We sat in silence for another half-minute, pausing occasionally for an awkward smile or checking of the clock. Tiredness clawed at my eyes. I hardly slept as it was any more, and today had been a stressful day, what with being dangled by my ankles and tossed around like a dog toy. I needed answers, but I wasn’t finding any.
My gaze wandered everywhere save the roll cart beside my desk, covered in liquor bottles. All of them had alcohol left in them and had since I’d inherited the position from Christina. For a moment, the urge to reach out my hand and snatch one up was maddening, an itch everywhere at once that cried out to be scrat
ched.
Control my basest urges, Sanctuary had said. Right. I had to be in control of the little shit so I could master the big shit.
“I’m going to refill the generators,” I said, rising.
“Pop back to Earth for a minute and call Dieter and Stefan,” Kate added. “They sent me a text earlier and want to talk about a job with you.”
“Couldn’t they have just texted me directly?”

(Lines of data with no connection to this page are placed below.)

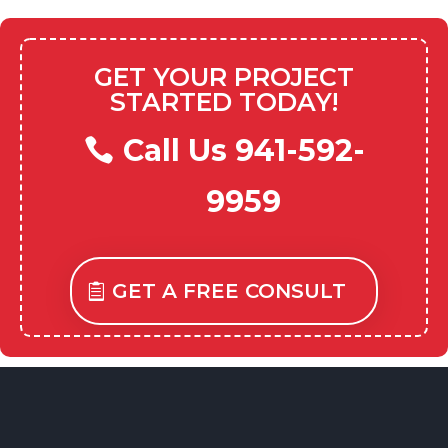
GET YOUR PROJECT
STARTED TODAY!
Call Us 941-592-
9959
GET A FREE CONSULT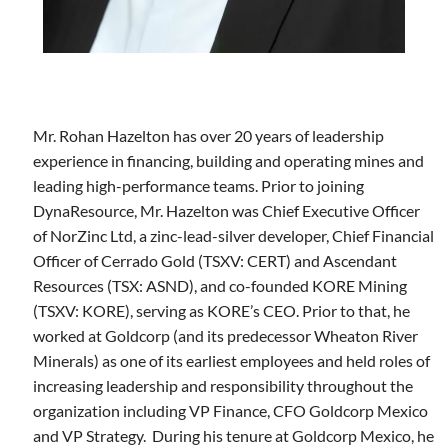
Mr. Rohan Hazelton has over 20 years of leadership
experience in financing, building and operating mines and
leading high-performance teams. Prior to joining
DynaResource, Mr. Hazelton was Chief Executive Officer
of NorZinc Ltd, a zinc-lead-silver developer, Chief Financial
Officer of Cerrado Gold (TSXV: CERT) and Ascendant
Resources (TSX: ASND), and co-founded KORE Mining
(TSXV: KORE), serving as KORE’s CEO. Prior to that, he
worked at Goldcorp (and its predecessor Wheaton River
Minerals) as one of its earliest employees and held roles of
increasing leadership and responsibility throughout the
organization including VP Finance, CFO Goldcorp Mexico
and VP Strategy. During his tenure at Goldcorp Mexico, he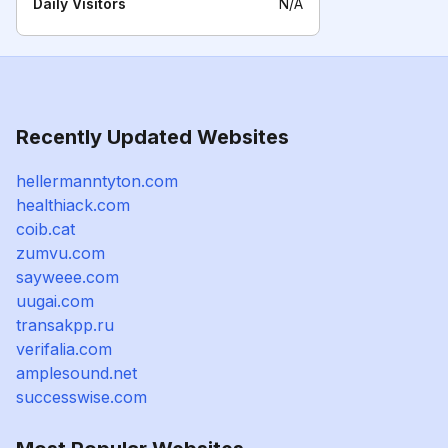
Daily Visitors
N/A
Recently Updated Websites
hellermanntyton.com
healthiack.com
coib.cat
zumvu.com
sayweee.com
uugai.com
transakpp.ru
verifalia.com
amplesound.net
successwise.com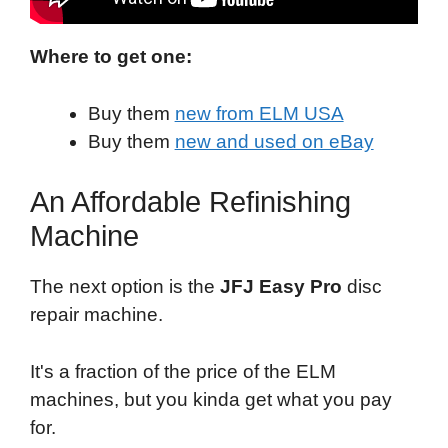
Where to get one:
Buy them
new from ELM USA
Buy them
new and used on eBay
An Affordable Refinishing
Machine
The next option is the
JFJ Easy Pro
disc
repair machine.
It's a fraction of the price of the ELM
machines, but you kinda get what you pay
for.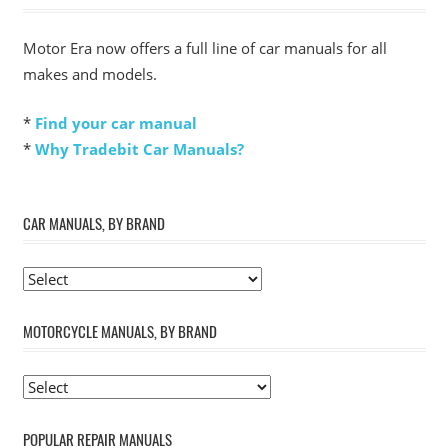
Motor Era now offers a full line of car manuals for all
makes and models.
*
Find your car manual
*
Why Tradebit Car Manuals?
CAR MANUALS, BY BRAND
MOTORCYCLE MANUALS, BY BRAND
POPULAR REPAIR MANUALS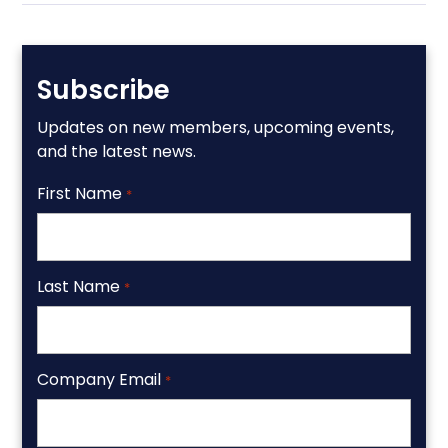
Subscribe
Updates on new members, upcoming events,
and the latest news.
First Name
*
Last Name
*
Company Email
*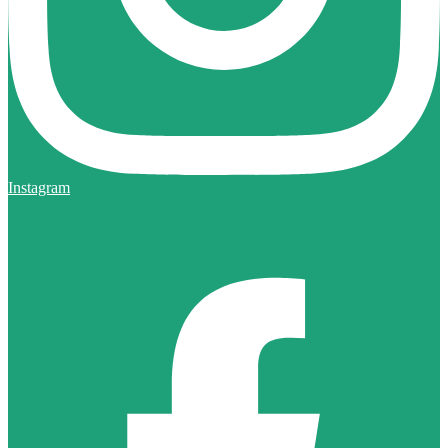
Instagram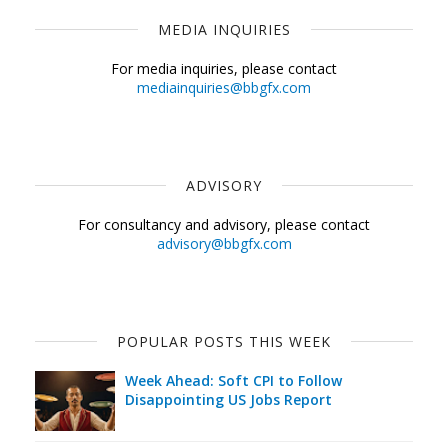
MEDIA INQUIRIES
For media inquiries, please contact
mediainquiries@bbgfx.com
ADVISORY
For consultancy and advisory, please contact
advisory@bbgfx.com
POPULAR POSTS THIS WEEK
Week Ahead: Soft CPI to Follow
Disappointing US Jobs Report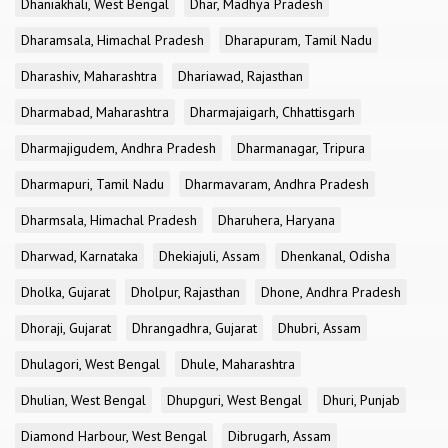
Dhaniakhali, West Bengal
Dhar, Madhya Pradesh
Dharamsala, Himachal Pradesh
Dharapuram, Tamil Nadu
Dharashiv, Maharashtra
Dhariawad, Rajasthan
Dharmabad, Maharashtra
Dharmajaigarh, Chhattisgarh
Dharmajigudem, Andhra Pradesh
Dharmanagar, Tripura
Dharmapuri, Tamil Nadu
Dharmavaram, Andhra Pradesh
Dharmsala, Himachal Pradesh
Dharuhera, Haryana
Dharwad, Karnataka
Dhekiajuli, Assam
Dhenkanal, Odisha
Dholka, Gujarat
Dholpur, Rajasthan
Dhone, Andhra Pradesh
Dhoraji, Gujarat
Dhrangadhra, Gujarat
Dhubri, Assam
Dhulagori, West Bengal
Dhule, Maharashtra
Dhulian, West Bengal
Dhupguri, West Bengal
Dhuri, Punjab
Diamond Harbour, West Bengal
Dibrugarh, Assam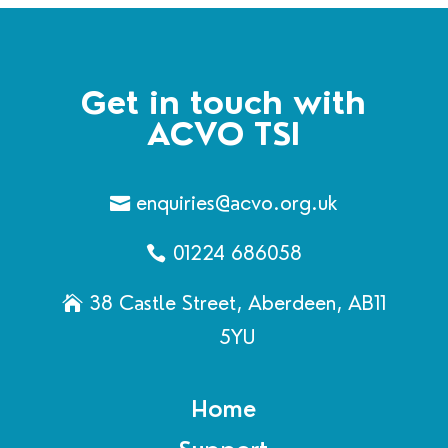
Get in touch with
ACVO TSI
enquiries@acvo.org.uk
01224 686058
38 Castle Street, Aberdeen, AB11
5YU
Home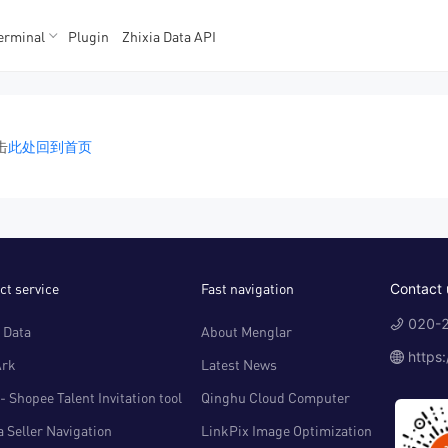
erminal
Plugin
Zhixia Data API
K数据
K数据
击
此处回到首页
ct service
Fast navigation
Contact 
020-2
 Data
About Menglar
https
Ark
Latest News
- Shopee Talent Invitation tool
Qinghu Cloud Computer
 Seller Navigation
LinkPix Image Optimization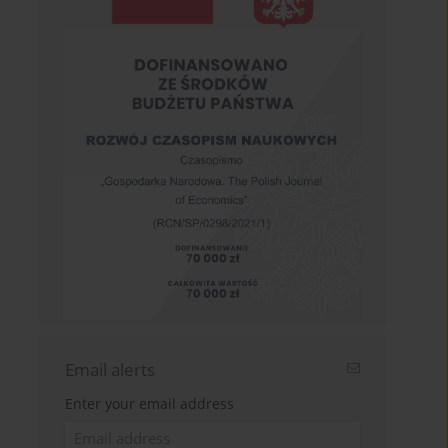
Email alerts
Enter your email address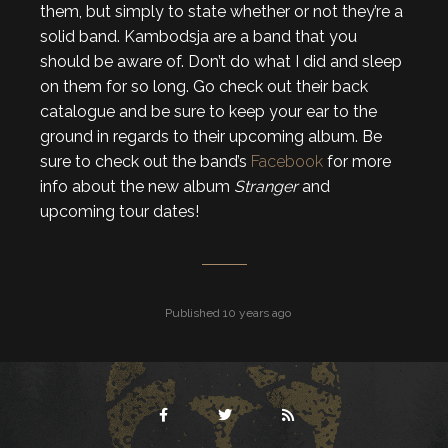
them, but simply to state whether or not they’re a
solid band. Kambodsja are a band that you
should be aware of. Don’t do what I did and sleep
on them for so long. Go check out their back
catalogue and be sure to keep your ear to the
ground in regards to their upcoming album. Be
sure to check out the band’s
Facebook
for more
info about the new album
Stranger
and
upcoming tour dates!
Published 10 years ago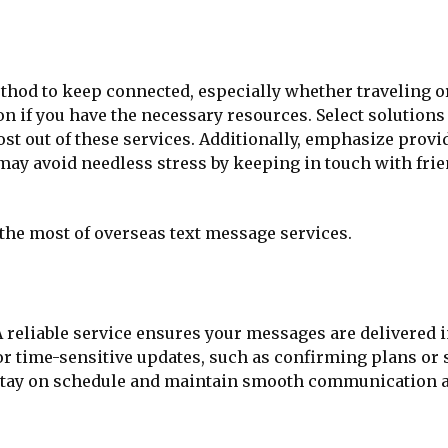
ethod to keep connected, especially whether traveling 
n if you have the necessary resources. Select solutions 
 most out of these services. Additionally, emphasize pro
ay avoid needless stress by keeping in touch with frien
 the most of overseas text message services.
 reliable service ensures your messages are delivered in
for time-sensitive updates, such as confirming plans or
u stay on schedule and maintain smooth communication 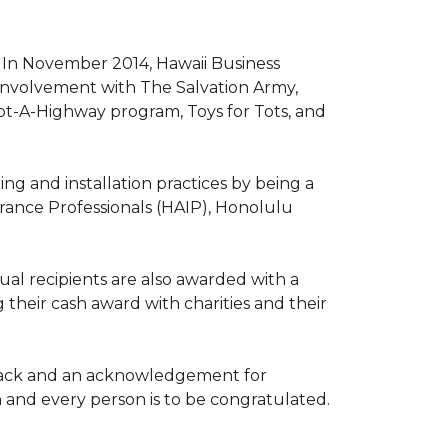
. In November 2014, Hawaii Business
involvement with The Salvation Army,
opt-A-Highway program, Toys for Tots, and
ng and installation practices by being a
urance Professionals (HAIP), Honolulu
l recipients are also awarded with a
 their cash award with charities and their
the back and an acknowledgement for
h and every person is to be congratulated.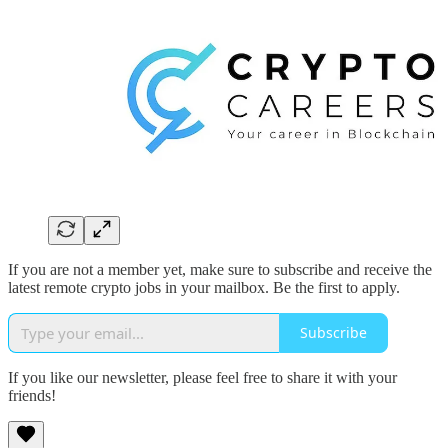
If you are not a member yet, make sure to subscribe and receive the
latest remote crypto jobs in your mailbox. Be the first to apply.
Subscribe
If you like our newsletter, please feel free to share it with your
friends!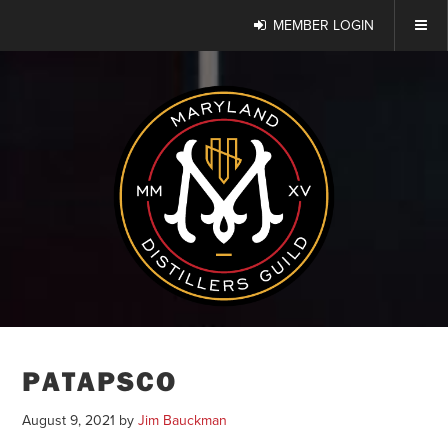
MEMBER LOGIN
PATAPSCO
August 9, 2021
by
Jim Bauckman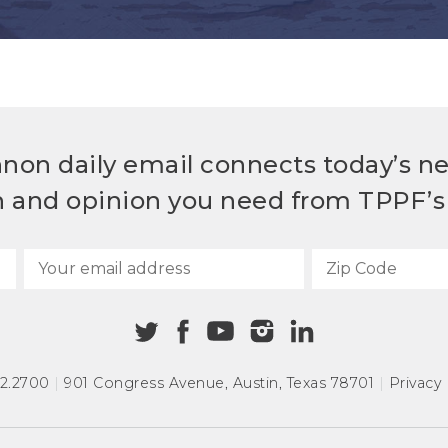
non daily email connects today’s n
h and opinion you need from TPPF’s 
72.2700
|
901 Congress Avenue
,
Austin, Texas 78701
|
Privacy 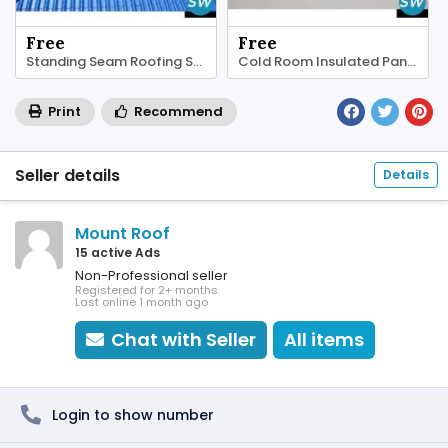
Free
Free
Standing Seam Roofing Sheet
Cold Room Insulated Panels
Print
Recommend
Seller details
Details
Mount Roof
15 active Ads
Non-Professional seller
Registered for 2+ months
Last online 1 month ago
Chat with Seller
All items
Login to show number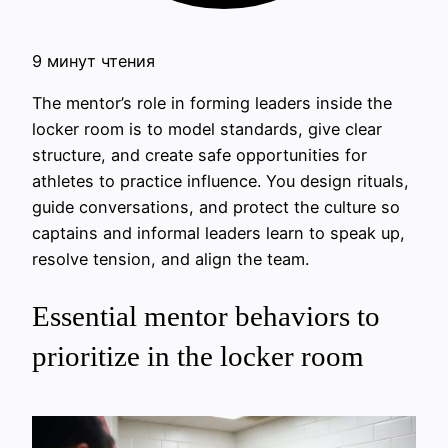
9 минут чтения
The mentor’s role in forming leaders inside the
locker room is to model standards, give clear
structure, and create safe opportunities for
athletes to practice influence. You design rituals,
guide conversations, and protect the culture so
captains and informal leaders learn to speak up,
resolve tension, and align the team.
Essential mentor behaviors to
prioritize in the locker room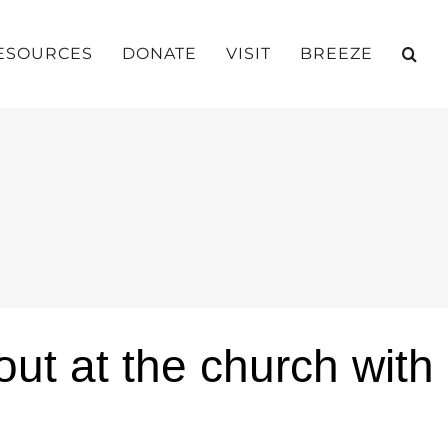
ESOURCES
DONATE
VISIT
BREEZE
ut at the church with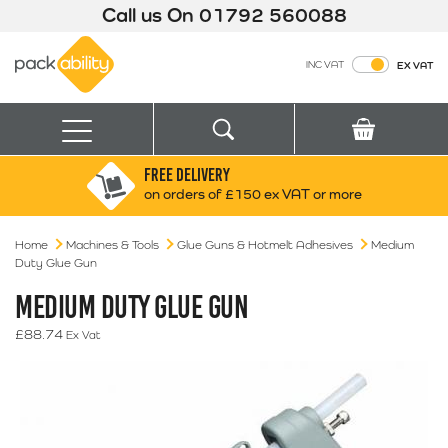
Call us On
01792 560088
Packability
INC VAT
EX VAT
Search
Basket
Menu
FREE DELIVERY
Search for:
Search
on orders of £150 ex VAT or more
Home
Machines & Tools
Glue Guns & Hotmelt Adhesives
Box finder
Medium
Duty Glue Gun
Search by Size
MEDIUM DUTY GLUE GUN
£
88.74
Ex Vat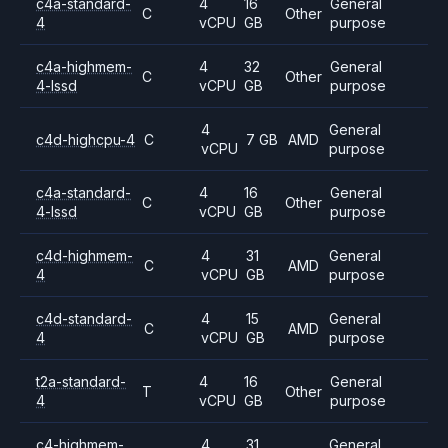
c4a-standard-
4
16
General
C
Other
4
vCPU
GB
purpose
c4a-highmem-
4
32
General
C
Other
4-lssd
vCPU
GB
purpose
4
General
c4d-highcpu-4
C
7 GB
AMD
vCPU
purpose
c4a-standard-
4
16
General
C
Other
4-lssd
vCPU
GB
purpose
c4d-highmem-
4
31
General
C
AMD
4
vCPU
GB
purpose
c4d-standard-
4
15
General
C
AMD
4
vCPU
GB
purpose
t2a-standard-
4
16
General
T
Other
4
vCPU
GB
purpose
c4-highmem-
4
31
General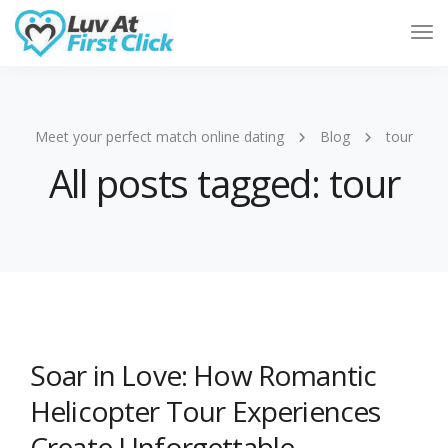
Tog
Nav
Meet your perfect match online dating
Blog
tour
All posts tagged: tour
Soar in Love: How Romantic
Helicopter Tour Experiences
Create Unforgettable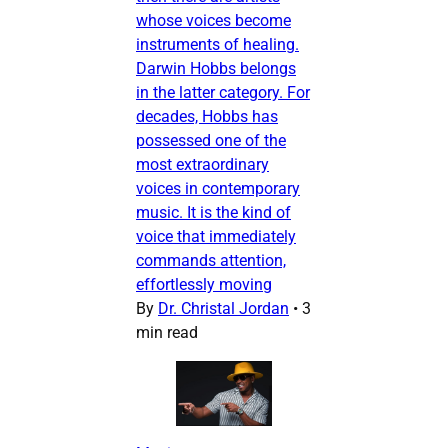
whose voices become
instruments of healing.
Darwin Hobbs belongs
in the latter category. For
decades, Hobbs has
possessed one of the
most extraordinary
voices in contemporary
music. It is the kind of
voice that immediately
commands attention,
effortlessly moving
By
Dr. Christal Jordan
•
3
min read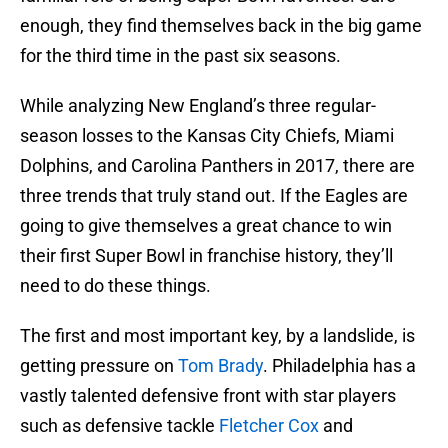
enough, they find themselves back in the big game
for the third time in the past six seasons.
While analyzing New England’s three regular-
season losses to the Kansas City Chiefs, Miami
Dolphins, and Carolina Panthers in 2017, there are
three trends that truly stand out. If the Eagles are
going to give themselves a great chance to win
their first Super Bowl in franchise history, they’ll
need to do these things.
The first and most important key, by a landslide, is
getting pressure on
Tom Brady
. Philadelphia has a
vastly talented defensive front with star players
such as defensive tackle
Fletcher Cox
and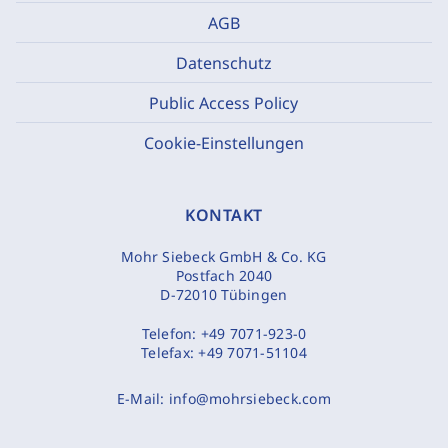
AGB
Datenschutz
Public Access Policy
Cookie-Einstellungen
KONTAKT
Mohr Siebeck GmbH & Co. KG
Postfach 2040
D-72010 Tübingen
Telefon:
+49 7071-923-0
Telefax:
+49 7071-51104
E-Mail:
info@mohrsiebeck.com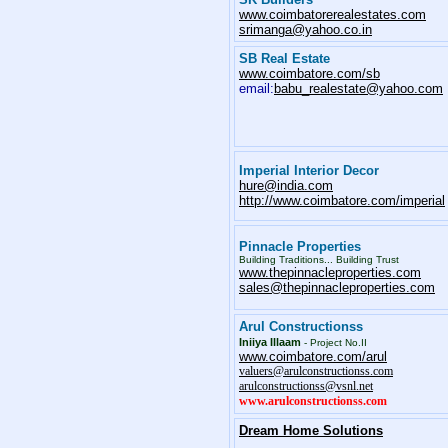
www.coimbatorerealestates.com
srimanga@yahoo.co.in
SB Real Estate
www.coimbatore.com/sb
email:
babu_realestate@yahoo.com
Imperial Interior Decor
hure@india.com
http://www.coimbatore.com/imperial
Pinnacle Properties
Building Traditions... Building Trust
www.thepinnacleproperties.com
sales@thepinnacleproperties.com
Arul Constructionss
Iniiya Illaam
-
Project No.II
www.coimbatore.com/arul
valuers@arulconstructionss.com
arulconstructionss@vsnl.net
www.arulconstructionss.com
Dream Home Solutions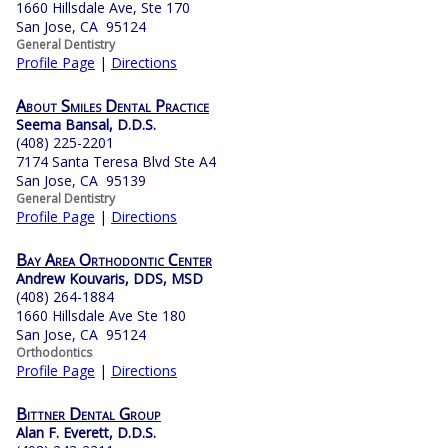
1660 Hillsdale Ave, Ste 170
San Jose, CA 95124
General Dentistry
Profile Page
|
Directions
About Smiles Dental Practice
Seema Bansal, D.D.S.
(408) 225-2201
7174 Santa Teresa Blvd Ste A4
San Jose, CA 95139
General Dentistry
Profile Page
|
Directions
Bay Area Orthodontic Center
Andrew Kouvaris, DDS, MSD
(408) 264-1884
1660 Hillsdale Ave Ste 180
San Jose, CA 95124
Orthodontics
Profile Page
|
Directions
Bittner Dental Group
Alan F. Everett, D.D.S.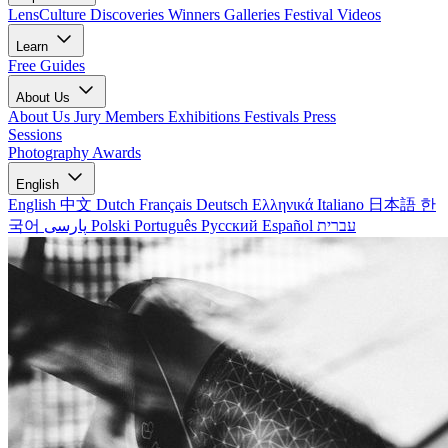
LensCulture Discoveries
Winners Galleries
Festival Videos
Learn
Free Guides
About Us
About Us
Jury Members
Exhibitions
Festivals
Press
Sessions
Photography Awards
English
English
中文
Dutch
Français
Deutsch
Ελληνικά
Italiano
日本語
한
국어
پارسی
Polski
Português
Русский
Español
עברית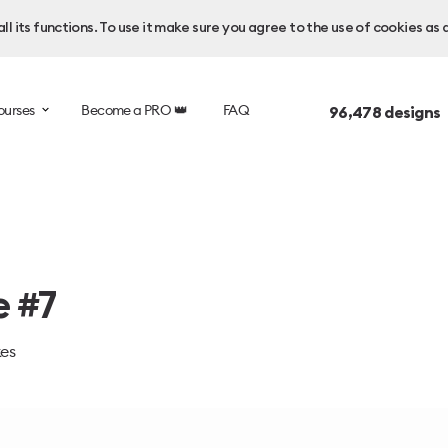
l its functions. To use it make sure you agree to the use of cookies as 
ourses
Become a PRO 👑
FAQ
96,478
designs 
e #7
kes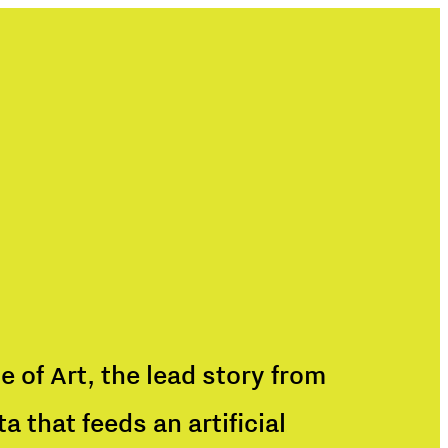
e of Art, the lead story from
 that feeds an artificial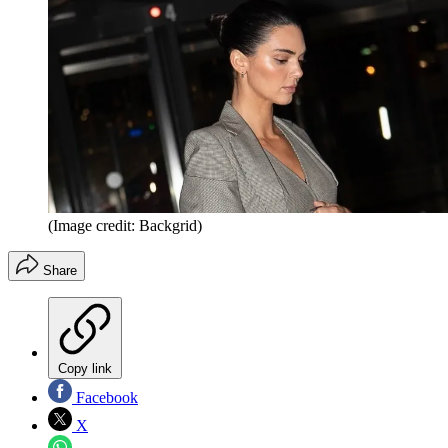
(Image credit: Backgrid)
Share
Copy link
Facebook
X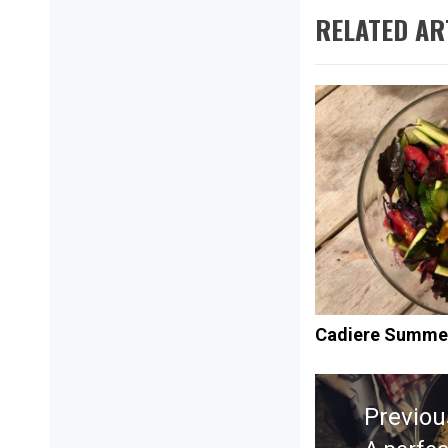
RELATED AR
Cadiere Summe
Post
navigation
Previou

Kate crossed her arms. “Dieter says you’ve been ignoring them.”
“I have,” I admitted, “and it would have been nice to keep ignoring them.”
Dieter had a knack for telling if someone was possessed, and I really didn’t want to risk that right now. It was nice they were stepping up their side-business of tossing out particularly vicious demons, but I still had problems trusting them. They were, after all, demons themselves.
“It’s a paying job,” Kate added with a roll of her eyes.
“Oh,” I said, heading to the door. “Well, that’s a little different. Sure. I’ll buzz Heckle and Jeckle. Then I plan on foraging for whatever last remaining junk food we have left around here. After the crap I put up with today, I want to wallow in something with trans fat.”
“I polished off all the chips,” Kate said, drumming her heels against the desk. She flashed me a wicked grin. “All that’s left are pretzels and Saltine crackers.”
I held back a groan. “I guess I should head back to Earth and pick up a few groceries.” I pondered how much cash I had in my too-empty pocket. I’d already let my apartment go and was living full-time in the crappy little cul-de-sac called Sanctuary at this point. There wasn’t much farther I could stretch things. “Rice and beans, I guess. I always wondered what it would be like to be a pirate. Good chance I’ll get scurvy at this rate. Pirate Commander Samuel.”
“Samuel isn’t a good pirate name. You’ll have to pick out something that strikes fear in the hearts of people.”
“It’s Interdimensional Pirate Commander Samuel,” I pointed out. “On account of me living in two dimensions and all. Okay. I’ll go grab a few more supplies, then figure out a way to make more money so I’m not taking hand-outs from demons. Maybe sell my liver.”